Historical trends favor Republicans in the battle for the House and the Senate next year. The last two presidents suffered heavy losses for their parties in the first midterm elections. Democrats, who rely on a base of younger and nonwhite voters, tend to have sharper drop-offs in turnout when they control the White House.
“Turnout, turnout, turnout!” said Tyler Law, who was an aide to the House Democrats’ campaign arm in 2018.
“If you look back at past midterms where Democrats took an a-- whooping, it was largely because of huge drops in Democratic turnout,” he said. “Two massive decisions from the Supreme Court will up the stakes of the election and fight against any voter apathy that could hurt our side.”
For decades, abortion has been a political win-win for Republicans, galvanizing their base while lulling supporters of legal abortion into relative complacency because of a perceived unlikelihood of losing the right.
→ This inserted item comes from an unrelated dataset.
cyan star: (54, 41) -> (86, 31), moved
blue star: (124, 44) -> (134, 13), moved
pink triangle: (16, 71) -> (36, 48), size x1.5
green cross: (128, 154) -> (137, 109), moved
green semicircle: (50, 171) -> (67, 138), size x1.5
Guns were once a winning issue for the GOP, but the rising frequency of mass shootings over the last decade has moved voters in favor of stricter laws, surveys show.
Mike Davis, a conservative strategist who has worked on Supreme Court nominations at the highest levels of the GOP, said he’d welcome a battle over the courts in the midterm election.
“As Hillary Clinton in 2016 and four former Senate Democrats in 2018 learned the hard way, focusing on the Supreme Court is a winning issue for Republicans,” Davis said, adding that it “unites and motivates conservatives” and “wins over independents.”
'A problem for Republicans'
In 2018, a heated fight over Supreme Court nominee Brett Kavanaugh fired up conservatives who believed he was mistreated over decades-old allegations of sexual misconduct. Last year, one week before the election, Republicans confirmed Amy Coney Barrett to replace the late liberal icon Ruth Bader Ginsburg, enabling conservative legal victories that once appeared unlikely.
"The American people are pro-choice and understand how important reproductive freedom is," said Rep. Katherine Clark, D-Mass., the second-highest-ranking woman in House leadership. "The American people want to reduce gun violence and make a difference. And so we will see what happens with the Supreme Court. But I think if they were to rule against the will of the American people on those two fundamental issues, that is going to be a problem for Republicans in the fall of 2022."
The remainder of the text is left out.